Sens. Bill Nelson (D-Fla.), Bob Menendez (D-N.J.), Ben Cardin (D-Md.) and Sherrod Brown (D-Ohio) all asked about why the IRS had redefined "exclusively" as "primarily" in the agency's regulations for 501(c)(4) organizations.

Miller said that divergence was one reason the IRS decided to centralize its applications for tax-exempt status, a move that ultimately led to an effort to triage such cases through the use of what he deemed "inappropriate" politically-tinged search terms, such as "tea party" and "patriots."

Sen. Michael Bennet (D-Colo.) asked whether any of the panel members would defend the language of the law and the regulation governing 501(c)(4) nonprofits.

"I'm not going to defend it or attack it," Miller said. "It is what the regulation is."

Miller went on to explain that even if the IRS regulations were altered, "We would have a hard time parsing what's politics and what's not -- what's an issue ad versus education.

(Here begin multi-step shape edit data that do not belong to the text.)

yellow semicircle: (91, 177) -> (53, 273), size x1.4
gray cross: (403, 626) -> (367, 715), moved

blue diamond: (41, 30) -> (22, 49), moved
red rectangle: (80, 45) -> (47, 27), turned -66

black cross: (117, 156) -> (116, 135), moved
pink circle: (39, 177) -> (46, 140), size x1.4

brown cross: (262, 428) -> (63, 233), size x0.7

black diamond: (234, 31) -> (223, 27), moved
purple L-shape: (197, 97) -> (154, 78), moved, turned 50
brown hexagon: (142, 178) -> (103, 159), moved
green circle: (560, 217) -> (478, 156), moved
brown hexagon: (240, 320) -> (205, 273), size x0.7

These are very difficult tasks."

J. Russell George, the Department of the Treasury Inspector General for Tax Administration, said his office would "shortly" conduct a review of IRS oversight of 501(c)(4) nonprofits and their political activity.

But Sen. Brown asked Miller and Shulman "how long" Congress and the public would have to "wait for the IRS" to act on fixing the rules that apply to 501(c)(4) nonprofits.

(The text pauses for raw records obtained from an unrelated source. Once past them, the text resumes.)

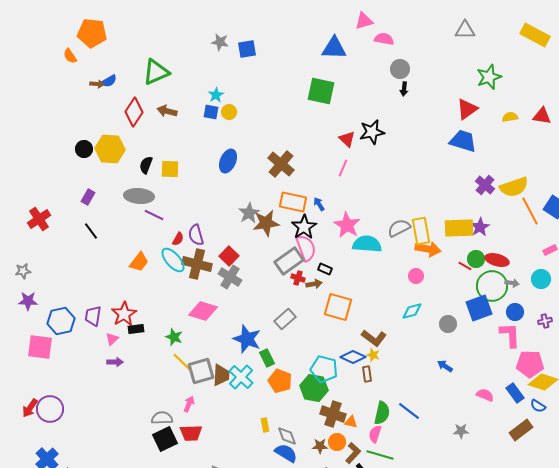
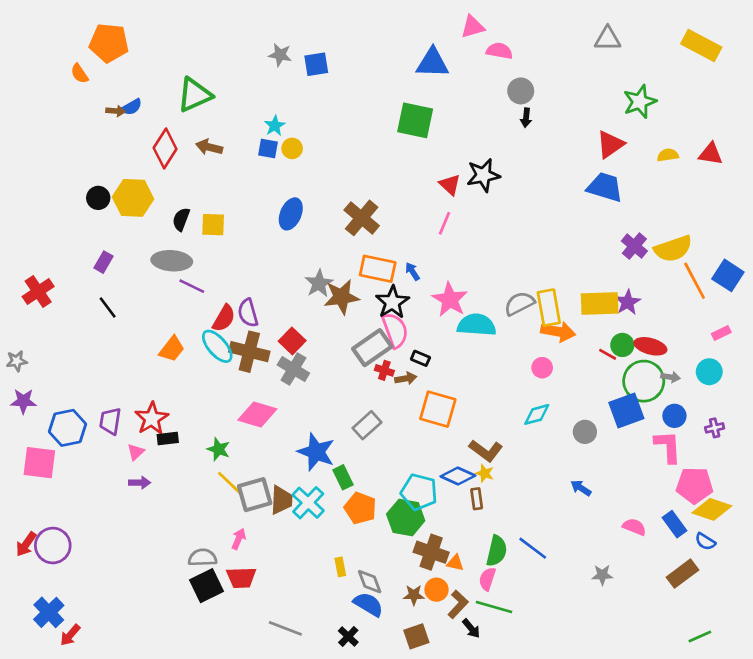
red semicircle: (178, 239) -> (224, 318), size x1.5

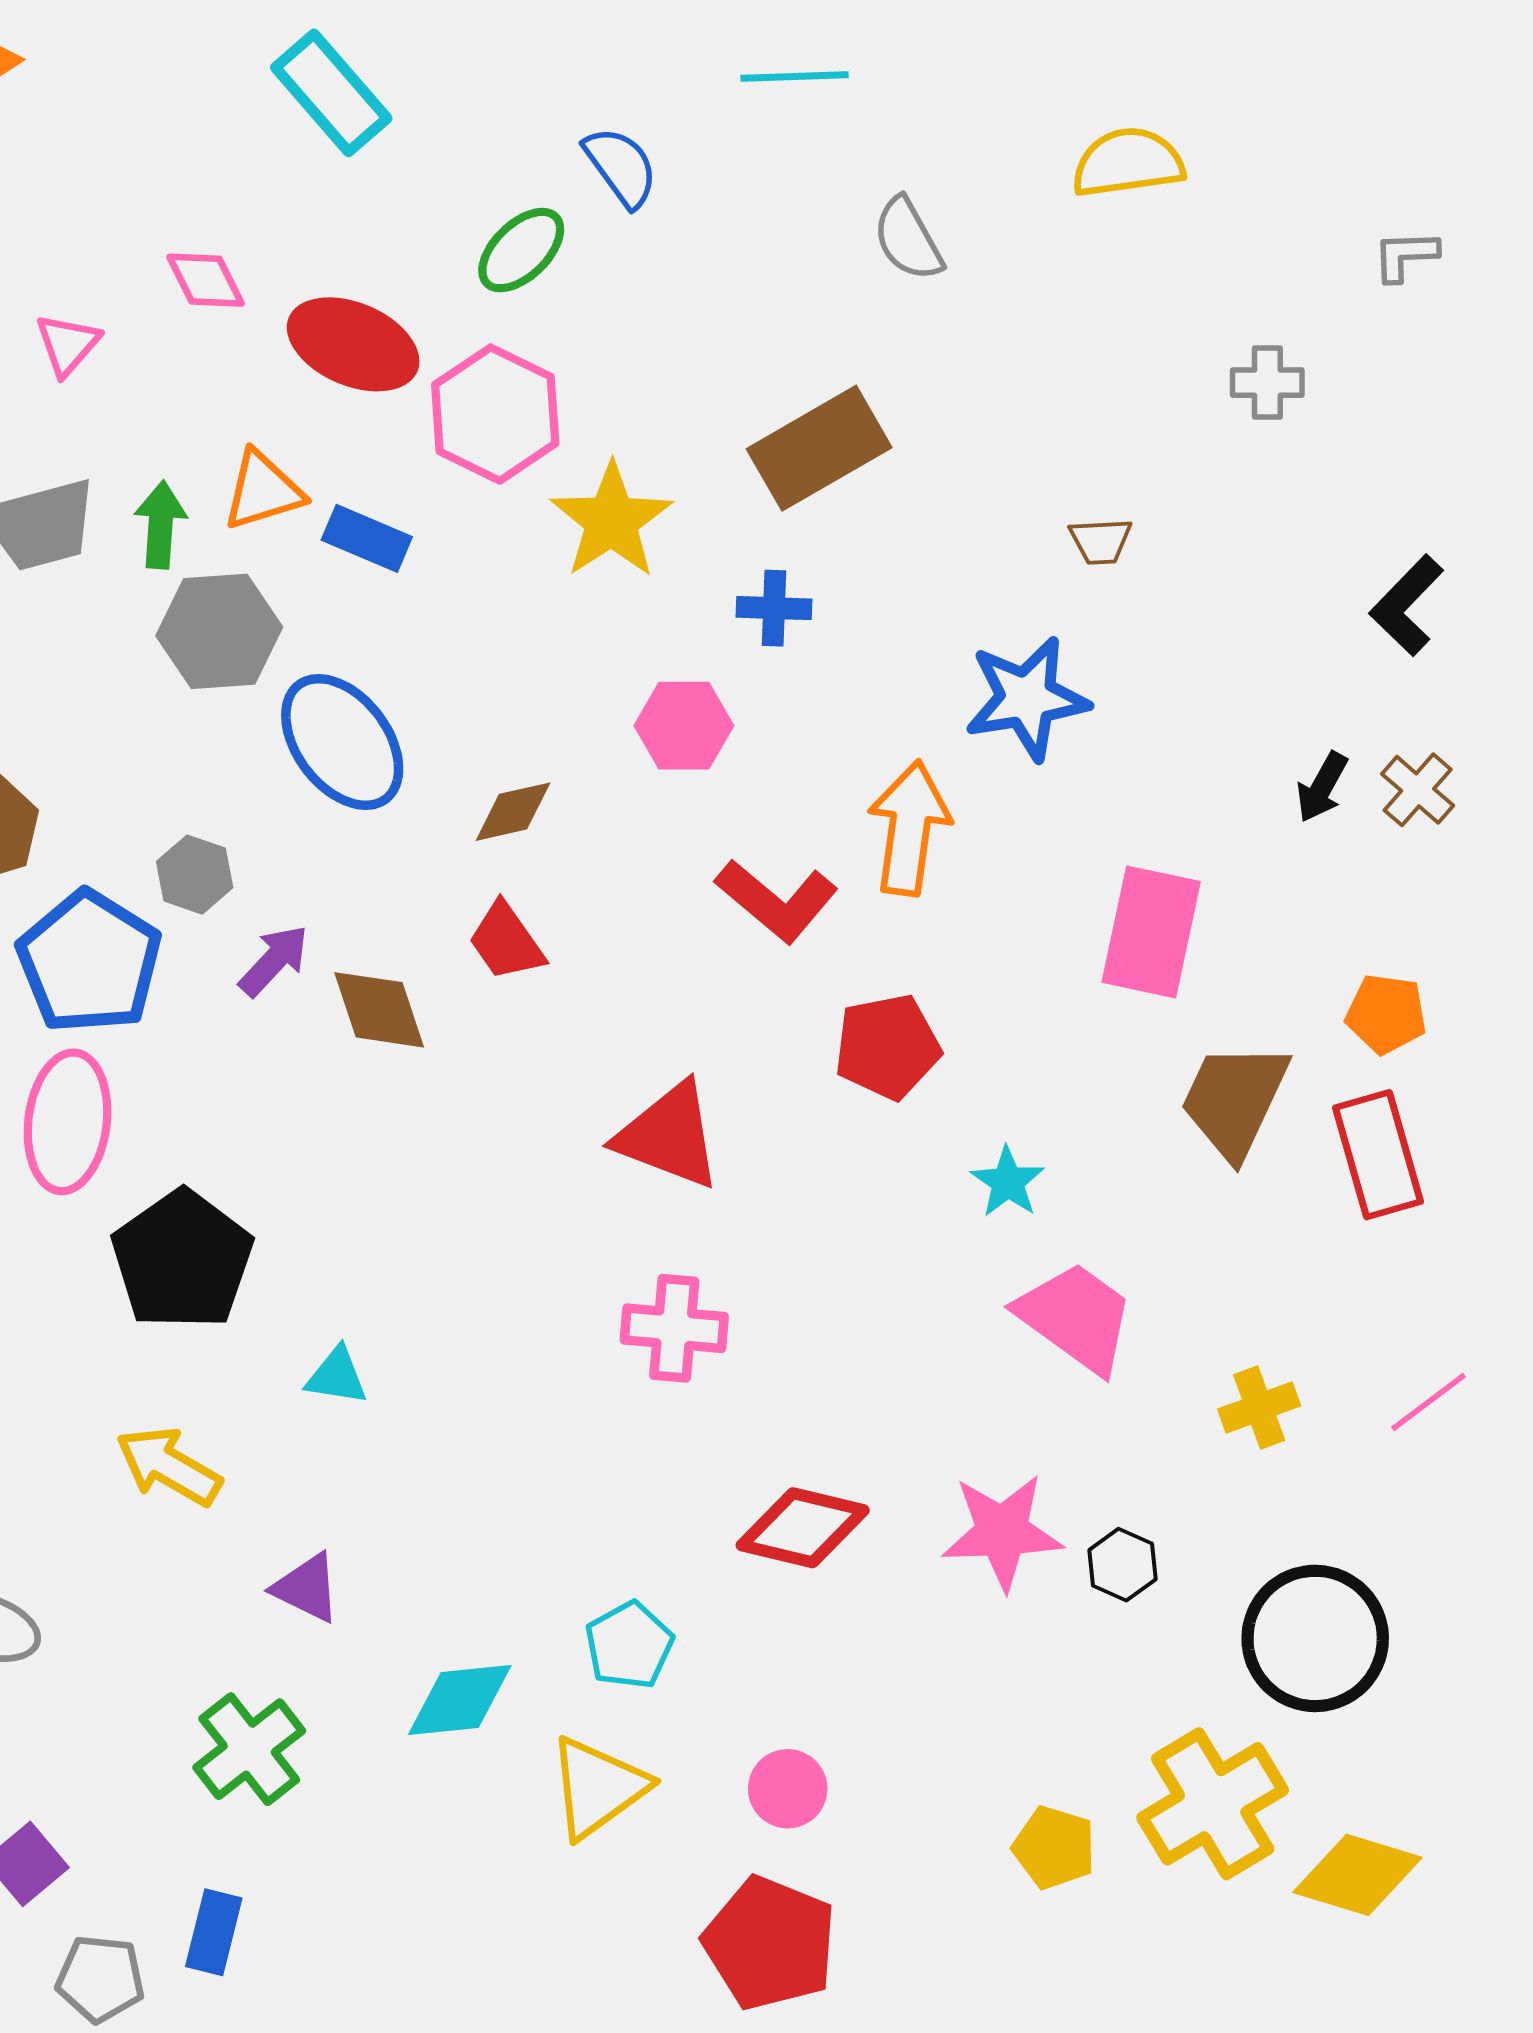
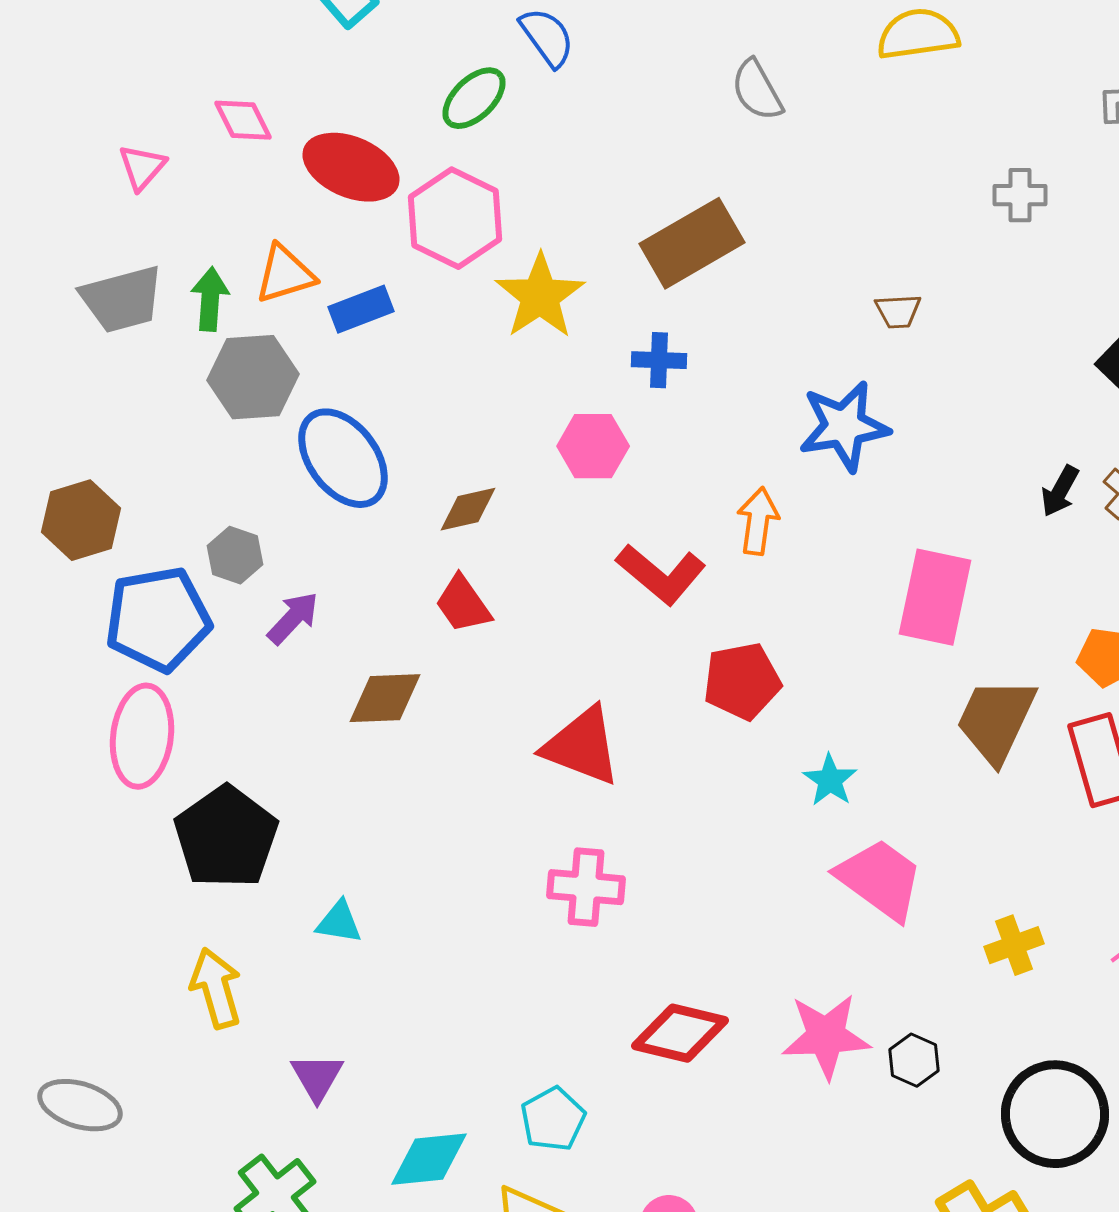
blue rectangle: (367, 538) -> (361, 309), turned -44
orange arrow: (909, 828) -> (758, 521), size x0.7
blue pentagon: (89, 962) -> (158, 619), turned 30
brown diamond: (379, 1010) -> (385, 698), moved, turned -74
yellow arrow: (169, 1466) -> (216, 988), turned 44
purple triangle: (307, 1588) -> (317, 1077), turned 34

Shulman responded that the onus should be on lawmakers, rather than the agency, to better define appropriate political activity for nonprofit groups. "If Congress decides this is something to be changed, Congress should do it, or it should be done through regulations," he said.

Members of Congress, however, do not seem to agree on whether 501(c)(4) groups should be allowed to spend tens of millions of dollars on political activity without disclosing their donors. Senate Republicans have three times filibustered legislation that would require groups spending a substantial amount of money on political campaigns to disclose their donors to the public.

Rep. Chris Van Hollen (D-Md.), the chief sponsor of the disclosure legislation, previously said that the passage of his bill would reduce the pressure on the IRS to police nonprofit groups. "No groups, regardless of their political leaning, would have an incentive to torture the tax laws in order to hide their donors from voters," he said.